Although Shiels and colleagues illustrate the importance of heeding age structure, their metric for determining the presence or absence of premature aging is only a first step and cannot account for all elements of the premature aging debate. In particular, the authors assumed that for premature aging to be present, the age-at-cancer-diagnosis curve for the AIDS population must be shifted to the left (indicating a lower median age than in the general population). They further assumed that if HIV was merely an independent risk factor for a particular type of cancer, then the age-at-diagnosis curve for the AIDS population would have the same shape and location as the curve for the general population but would encompass a larger area (signifying an increased overall risk). These assumptions reflect only 1 of the scenarios we have raised, in which premature aging would increase cancer risk preferentially in those at a younger age, with a corresponding decrease in older members. We see no reason why true acceleration of aging could not increase cancer risk at all ages-another of our scenarios-especially given a relatively low overall incidence in which the pool of susceptible patients is likely not exhausted at younger ages. Of note, lung and liver cancer occurred at higher rates among HIV-infected persons at all ages, which is consistent with 1 scenario of premature aging.
It is also important to recall a limitation of most available data when exploring the question of premature aging. Shiels and colleagues appropriately caution that differential exposure to cancer risk factors between the HIV-infected and uninfected populations could result in an apparent increased cancer risk. For example, HIV-infected persons have higher prevalences of smoking and hepatitis B virus co-infection, which are risk factors for lung and liver cancer.
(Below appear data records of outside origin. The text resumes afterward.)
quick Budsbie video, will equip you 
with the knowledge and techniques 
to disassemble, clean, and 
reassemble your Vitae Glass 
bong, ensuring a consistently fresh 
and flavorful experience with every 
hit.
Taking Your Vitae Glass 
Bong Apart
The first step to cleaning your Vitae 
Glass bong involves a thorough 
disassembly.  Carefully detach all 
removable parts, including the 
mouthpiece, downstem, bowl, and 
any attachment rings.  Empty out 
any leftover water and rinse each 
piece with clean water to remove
To account for such confounding factors in epidemiologic analyses requires very well-characterized patients; unfortunately, because of the relative rarity of cancer and the need for large sample sizes, it is very uncommon to have study populations that are both sufficiently large and well characterized. The large U.S. HIV/AIDS Cancer Match Study, for example, could not provide this level of confounder characterization. It is hoped that recently established cohort consortia, such as the National Institutes of Health-sponsored IeDEA (International Epidemiologic Databases to Evaluate AIDS) program (www.iedea-hiv.org), might provide requisite data.
Although the hypothesis of premature aging in HIV infection is intriguing, we suggest that it remain a hypothesis-for now-and not become ingrained as a complication of HIV infection before its time. To mature this concept from hypothesis to fact will require considerably more research to develop consensus in definitions, valid epidemiologic studies to demonstrate potential examples of premature aging, and a much better understanding of the normal biological process of aging. The latter requirement is probably the hardest to achieve, but it is essential if we are to confirm or refute that HIV truly accelerates aging.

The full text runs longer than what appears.